Re: [algogeeks] INTERVIEW QUESTION

Saurabh Kumar Tue, 30 Oct 2012 11:49:40 -0700

you are right.
k is the edit distance we are searching for and a critical parameter. In
short you can say- k represents how much error(in terms of edit-distance)
you want to tolerate for between document word 'w' and your suggestion.
since our data structure can answer queries for e.g. "Find all words with
k<=5)" I think we can do better as loading the tree and searching could be
costly so, instead of repeatedly firing queries many times for k=1, 2,
3,...
i think it's better to do it like:


1. for a given document word 'w': you could start k = 0 (for exact
matching, i.e. if w is present in dictionary or not) if returned
list.size() =1 then its' a valid word else, if it's NULL fire a query for
k=2.
>From the function return a list of all dictionary words which are
*<=2*distance from 'w' and return a sorted list based on edit
distance.
sometimes returned list could be large so you need to filter out the Best
possible Suggestions for 'w'.
like- you might wanna give preference to those words which were 1 distance
away than 2. and in that - those edits which have the edited 'alphabet
close to the mispelled one'... like the example- w = REDT [REST is more
likely than RENT as 'S' appears closer to 'D' on keyboard than 'N'] etc. or
they sound same based on some phoneme model etc.
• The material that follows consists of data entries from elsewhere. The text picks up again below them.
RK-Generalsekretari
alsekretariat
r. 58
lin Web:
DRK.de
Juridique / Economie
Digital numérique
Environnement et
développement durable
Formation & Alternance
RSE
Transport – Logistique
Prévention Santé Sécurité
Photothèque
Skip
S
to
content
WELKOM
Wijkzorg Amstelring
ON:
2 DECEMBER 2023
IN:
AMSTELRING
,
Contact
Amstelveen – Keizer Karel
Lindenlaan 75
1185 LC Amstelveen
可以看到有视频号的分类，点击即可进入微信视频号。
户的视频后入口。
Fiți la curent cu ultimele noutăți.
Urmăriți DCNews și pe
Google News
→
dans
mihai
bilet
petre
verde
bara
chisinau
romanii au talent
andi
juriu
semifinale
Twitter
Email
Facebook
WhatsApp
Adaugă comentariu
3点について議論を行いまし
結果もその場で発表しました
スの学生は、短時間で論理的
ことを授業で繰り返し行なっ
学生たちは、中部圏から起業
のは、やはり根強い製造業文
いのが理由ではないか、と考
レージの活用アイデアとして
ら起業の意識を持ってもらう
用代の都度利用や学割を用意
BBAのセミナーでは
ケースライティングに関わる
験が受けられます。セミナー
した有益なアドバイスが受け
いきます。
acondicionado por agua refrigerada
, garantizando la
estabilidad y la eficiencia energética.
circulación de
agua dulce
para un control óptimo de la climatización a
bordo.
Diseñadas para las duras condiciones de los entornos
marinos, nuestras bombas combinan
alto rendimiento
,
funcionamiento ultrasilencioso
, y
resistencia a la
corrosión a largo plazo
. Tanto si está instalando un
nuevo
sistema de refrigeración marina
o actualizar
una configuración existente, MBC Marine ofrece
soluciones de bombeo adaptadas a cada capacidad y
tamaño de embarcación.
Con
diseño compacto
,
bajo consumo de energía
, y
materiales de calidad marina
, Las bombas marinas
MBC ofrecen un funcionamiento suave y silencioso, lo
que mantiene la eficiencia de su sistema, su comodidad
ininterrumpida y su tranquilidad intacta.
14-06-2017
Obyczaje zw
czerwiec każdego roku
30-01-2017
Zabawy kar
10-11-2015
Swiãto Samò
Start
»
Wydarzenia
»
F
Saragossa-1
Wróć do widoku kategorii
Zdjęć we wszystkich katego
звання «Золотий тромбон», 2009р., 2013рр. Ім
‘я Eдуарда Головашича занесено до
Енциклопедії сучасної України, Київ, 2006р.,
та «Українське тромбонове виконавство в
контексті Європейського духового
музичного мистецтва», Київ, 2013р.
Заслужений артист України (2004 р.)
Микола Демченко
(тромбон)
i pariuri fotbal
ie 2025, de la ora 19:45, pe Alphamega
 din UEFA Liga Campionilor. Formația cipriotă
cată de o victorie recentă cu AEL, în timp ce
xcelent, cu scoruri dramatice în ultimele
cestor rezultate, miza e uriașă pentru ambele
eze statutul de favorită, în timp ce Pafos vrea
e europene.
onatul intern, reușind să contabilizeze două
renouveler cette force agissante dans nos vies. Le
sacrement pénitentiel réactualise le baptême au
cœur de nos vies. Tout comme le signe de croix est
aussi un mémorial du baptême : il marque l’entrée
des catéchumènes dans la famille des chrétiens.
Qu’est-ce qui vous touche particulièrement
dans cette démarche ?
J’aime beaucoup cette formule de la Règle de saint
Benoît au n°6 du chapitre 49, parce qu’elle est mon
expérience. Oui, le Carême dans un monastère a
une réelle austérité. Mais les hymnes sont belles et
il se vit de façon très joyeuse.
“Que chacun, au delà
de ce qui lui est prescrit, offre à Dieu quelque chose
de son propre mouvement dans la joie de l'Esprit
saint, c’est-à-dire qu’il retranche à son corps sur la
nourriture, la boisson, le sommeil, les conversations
2. if for k=2 returned list was NULL, you can query for k=5, and check if
there are any words with edit-distance *<=5*., again returned list could
possibly be NULL as well. you might want to limit your search for k (say
5). e.g. if document contains w = "ijljhflkjjiulgihh"  It's highly unlikely
that your dictionary will contain any word closer to this (unless ur
dictionary contains crazy volcano names from iceland):
so for cases like these, after k=5 you can return "No Suggestion".

It's actually experimentative. you could try any other way also but this
way you can limit your no. of queries/per word to 2.


A correction: I realize previously I've interchangeably used teh name
'KDTree' and 'bk-tree', both are metric trees but what I really meant was a
'bkTree'. where, a node has arbitrary no. of children and the parent-child
edge represents the corresponding Levenshtein distance between them. The
basic idea here is to store your dictionary in a data-structure whcih
facilitates searching of words based on their edit-distances.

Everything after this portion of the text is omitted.